*** Opening Data provided ***
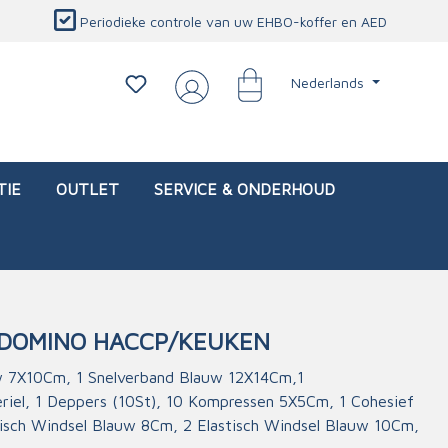
Periodieke controle van uw EHBO-koffer en AED
Nederlands
TIE
OUTLET
SERVICE & ONDERHOUD
DOMINO HACCP/KEUKEN
d)
l
Interventietassen (leeg)
Oogletsels
Persoonlijke beschermproducten
Service & onderhoud
w 7X10Cm, 1 Snelverband Blauw 12X14Cm,1
riel, 1 Deppers (10St), 10 Kompressen 5X5Cm, 1 Cohesief
sch
Oogspoelstations
Brandwerend deken
isch Windsel Blauw 8Cm, 2 Elastisch Windsel Blauw 10Cm,
isch
Oogspoeling
CO-detector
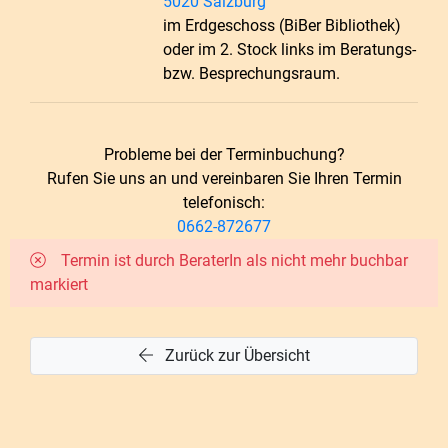
5020 Salzburg
im Erdgeschoss (BiBer Bibliothek)
oder im 2. Stock links im Beratungs-
bzw. Besprechungsraum.
Probleme bei der Terminbuchung?
Rufen Sie uns an und vereinbaren Sie Ihren Termin
telefonisch:
0662-872677
Termin ist durch BeraterIn als nicht mehr buchbar
markiert
Zurück zur Übersicht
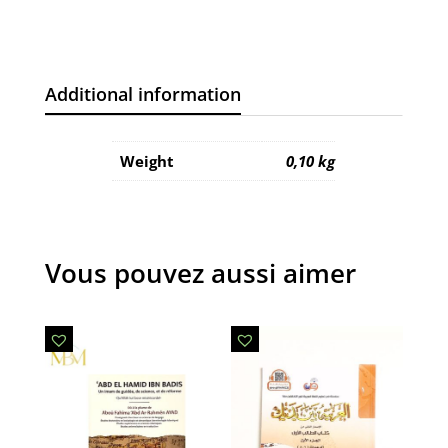
quantity
Additional information
Weight
0,10 kg
Vous pouvez aussi aimer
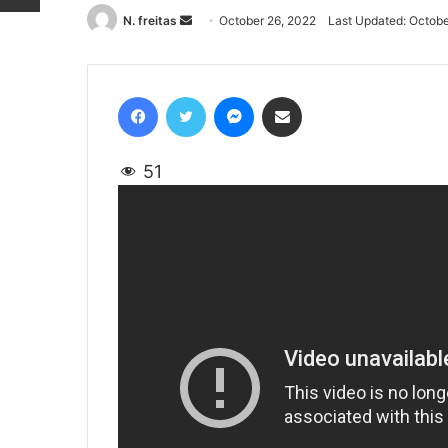
N. freitas
Send
October 26, 2022
Last Updated: Octobe
an
email
Facebook
Twitter
Messenger
Share via Email
51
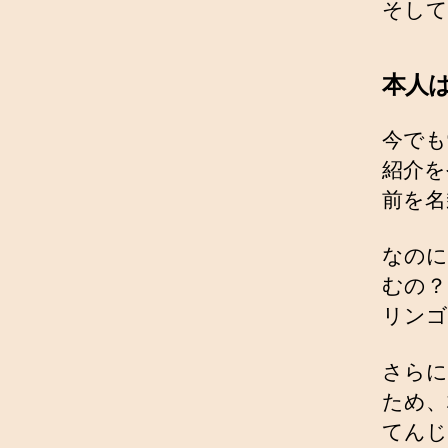
そして
本人
今でも
紹介を
前を名
なのに
むの？
リンゴ
さらに
ため、
てんじ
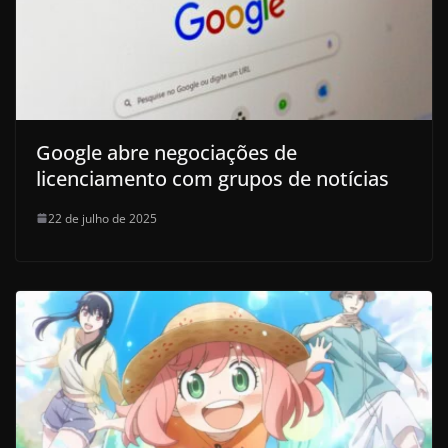
Google abre negociações de
licenciamento com grupos de notícias
22 de julho de 2025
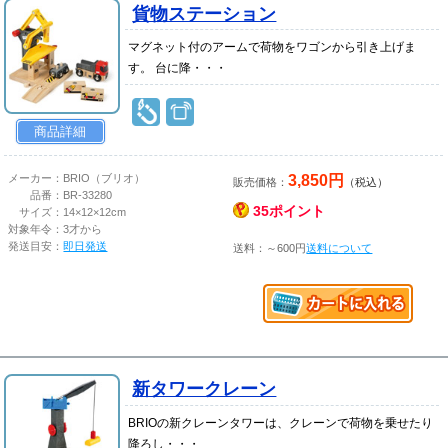
貨物ステーション
マグネット付のアームで荷物をワゴンから引き上げま
す。 台に降・・・
商品詳細
3,850円
メーカー：
BRIO（ブリオ）
販売価格：
（税込）
品番：
BR-33280
35ポイント
サイズ：
14×12×12cm
対象年令：
3才から
発送目安：
即日発送
送料：～600円
送料について
新タワークレーン
BRIOの新クレーンタワーは、クレーンで荷物を乗せたり
降ろし・・・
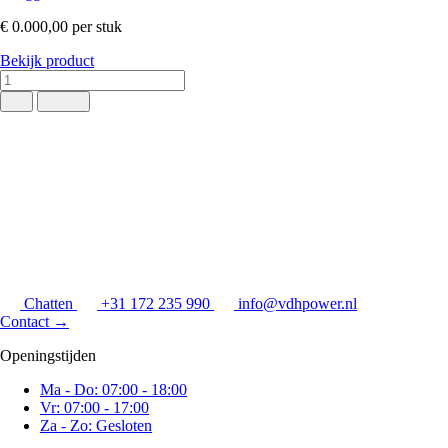
€ 0.000,00
per stuk
Bekijk product
Chatten
+31 172 235 990
info@vdhpower.nl
Contact
→
Openingstijden
Ma - Do: 07:00 - 18:00
Vr: 07:00 - 17:00
Za - Zo: Gesloten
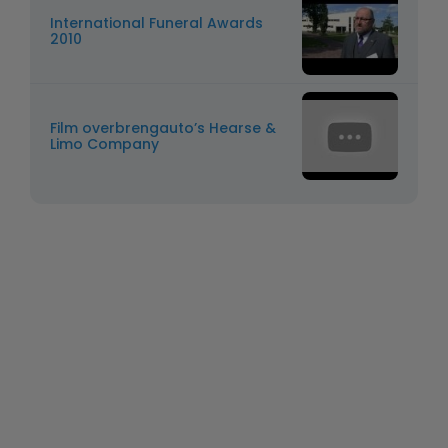
International Funeral Awards
2010
Film overbrengauto’s Hearse &
Limo Company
*** Closing Data provided ***
Problem = From the first line to the last, give the data again exactly, but without pictures.

Result below =
Periodieke controle van uw EHBO-koffer en AED
Nederlands
TIE
OUTLET
SERVICE & ONDERHOUD
DOMINO HACCP/KEUKEN
d)
l
Interventietassen (leeg)
Oogletsels
Persoonlijke beschermproducten
Service & onderhoud
w 7X10Cm, 1 Snelverband Blauw 12X14Cm,1
riel, 1 Deppers (10St), 10 Kompressen 5X5Cm, 1 Cohesief
sch
Oogspoelstations
Brandwerend deken
isch Windsel Blauw 8Cm, 2 Elastisch Windsel Blauw 10Cm,
isch
Oogspoeling
CO-detector
5020 Salzburg
im Erdgeschoss (BiBer Bibliothek)
oder im 2. Stock links im Beratungs-
bzw. Besprechungsraum.
Probleme bei der Terminbuchung?
Rufen Sie uns an und vereinbaren Sie Ihren Termin
telefonisch:
0662-872677
Termin ist durch BeraterIn als nicht mehr buchbar
markiert
Zurück zur Übersicht
quantity
Additional information
Weight
0,10 kg
Vous pouvez aussi aimer
N. freitas
Send
October 26, 2022
Last Updated: Octobe
an
email
Facebook
Twitter
Messenger
Share via Email
51
そして
本人
今でも
紹介を
前を名
なのに
むの？
リンゴ
さらに
ため、
てんじ
Google abre negociações de
licenciamento com grupos de notícias
22 de julho de 2025
貨物ステーション
マグネット付のアームで荷物をワゴンから引き上げま
す。 台に降・・・
商品詳細
3,850円
メーカー：
BRIO（ブリオ）
販売価格：
（税込）
品番：
BR-33280
35ポイント
サイズ：
14×12×12cm
対象年令：
3才から
発送目安：
即日発送
送料：～600円
送料について
新タワークレーン
BRIOの新クレーンタワーは、クレーンで荷物を乗せたり
降ろし・・・
€ 0.000,00
per stuk
Bekijk product
Chatten
+31 172 235 990
info@vdhpower.nl
Contact
→
Openingstijden
Ma - Do: 07:00 - 18:00
Vr: 07:00 - 17:00
Za - Zo: Gesloten
International Funeral Awards
2010
Film overbrengauto’s Hearse &
Limo Company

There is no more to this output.